= DESCRIPTION OF THE TASK =
Transcribe every entry word for word, but skip the images.
Segment Start: MATERIAL PROVIDED
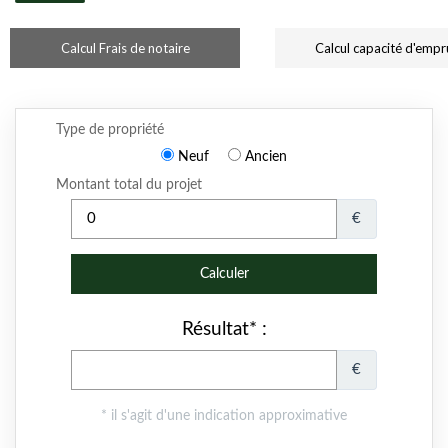
Calcul Frais de notaire
Calcul capacité d'empr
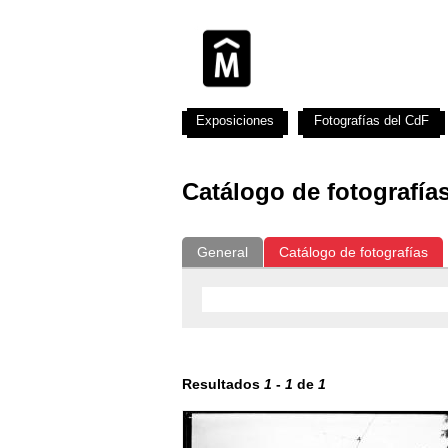
Exposiciones
Fotografías del CdF
Catálogo de fotografía
General
Catálogo de fotografías
Resultados
1
-
1
de
1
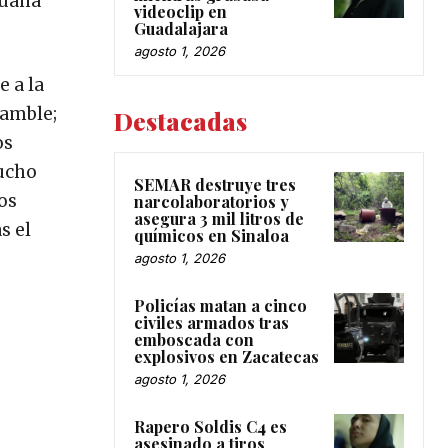
juana
videoclip en
Guadalajara
agosto 1, 2026
e a la
samble;
Destacadas
os
mucho
SEMAR destruye tres
os
narcolaboratorios y
asegura 3 mil litros de
s el
químicos en Sinaloa
agosto 1, 2026
Policías matan a cinco
civiles armados tras
emboscada con
explosivos en Zacatecas
agosto 1, 2026
Rapero Soldis C4 es
asesinado a tiros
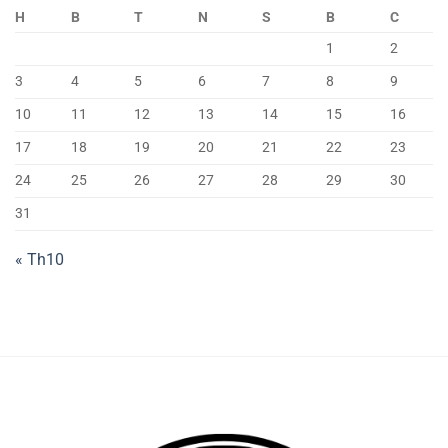
vợ
bí
H
B
T
N
S
B
C
mình
mật
như
của
1
2
thế
cầu
nào?
thủ
3
4
5
6
7
8
9
Mối
tài
nhân
năng
10
11
12
13
14
15
16
duyên
giữa
17
18
19
20
21
22
23
Xabi
Alonso
24
25
26
27
28
29
30
và
vợ
31
« Th10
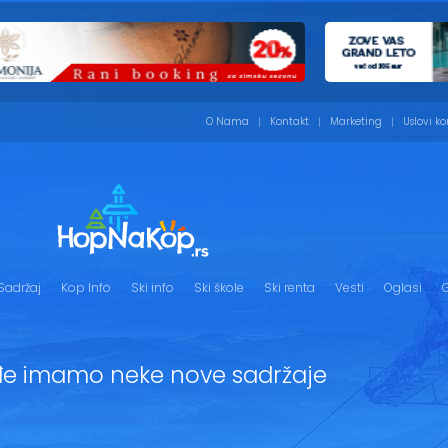
O Nama
Kontakt
Marketing
Uslovi ko
Sadržaj
Kop Info
Ski info
Ski škole
Ski renta
Vesti
Oglasi
G
đe imamo neke nove sadržaje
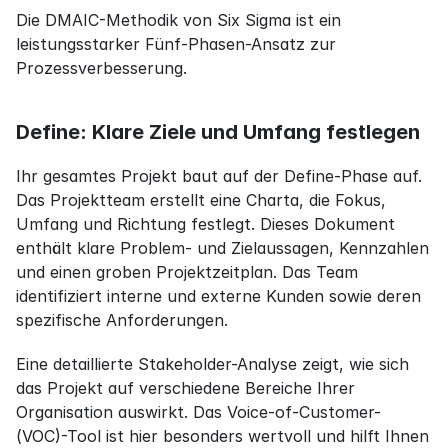
Die DMAIC-Methodik von Six Sigma ist ein 
leistungsstarker Fünf-Phasen-Ansatz zur 
Prozessverbesserung.
Define: Klare Ziele und Umfang festlegen
Ihr gesamtes Projekt baut auf der Define-Phase auf. 
Das Projektteam erstellt eine Charta, die Fokus, 
Umfang und Richtung festlegt. Dieses Dokument 
enthält klare Problem- und Zielaussagen, Kennzahlen 
und einen groben Projektzeitplan. Das Team 
identifiziert interne und externe Kunden sowie deren 
spezifische Anforderungen.
Eine detaillierte Stakeholder-Analyse zeigt, wie sich 
das Projekt auf verschiedene Bereiche Ihrer 
Organisation auswirkt. Das Voice-of-Customer-
(VOC)-Tool ist hier besonders wertvoll und hilft Ihnen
Segment End: MATERIAL PROVIDED
= ANSWER BOX =
Calcul Frais de notaire
Calcul capacité d'empr
Exposiciones
Fotografías del CdF
Catálogo de fotografía
General
Catálogo de fotografías
Resultados
1
-
1
de
1
juana
videoclip en
Guadalajara
agosto 1, 2026
e a la
samble;
Destacadas
os
mucho
SEMAR destruye tres
os
narcolaboratorios y
asegura 3 mil litros de
s el
químicos en Sinaloa
agosto 1, 2026
Policías matan a cinco
civiles armados tras
emboscada con
explosivos en Zacatecas
agosto 1, 2026
Rapero Soldis C4 es
asesinado a tiros
vợ
bí
H
B
T
N
S
B
C
mình
mật
như
của
1
2
thế
cầu
nào?
thủ
3
4
5
6
7
8
9
Mối
tài
nhân
năng
10
11
12
13
14
15
16
duyên
giữa
17
18
19
20
21
22
23
Xabi
Alonso
24
25
26
27
28
29
30
và
vợ
31
« Th10
O Nama
Kontakt
Marketing
Uslovi ko
Sadržaj
Kop Info
Ski info
Ski škole
Ski renta
Vesti
Oglasi
G
đe imamo neke nove sadržaje
Die DMAIC-Methodik von Six Sigma ist ein 
leistungsstarker Fünf-Phasen-Ansatz zur 
Prozessverbesserung.
Define: Klare Ziele und Umfang festlegen
Ihr gesamtes Projekt baut auf der Define-Phase auf. 
Das Projektteam erstellt eine Charta, die Fokus, 
Umfang und Richtung festlegt. Dieses Dokument 
enthält klare Problem- und Zielaussagen, Kennzahlen 
und einen groben Projektzeitplan. Das Team 
identifiziert interne und externe Kunden sowie deren 
spezifische Anforderungen.
Eine detaillierte Stakeholder-Analyse zeigt, wie sich 
das Projekt auf verschiedene Bereiche Ihrer 
Organisation auswirkt. Das Voice-of-Customer-
(VOC)-Tool ist hier besonders wertvoll und hilft Ihnen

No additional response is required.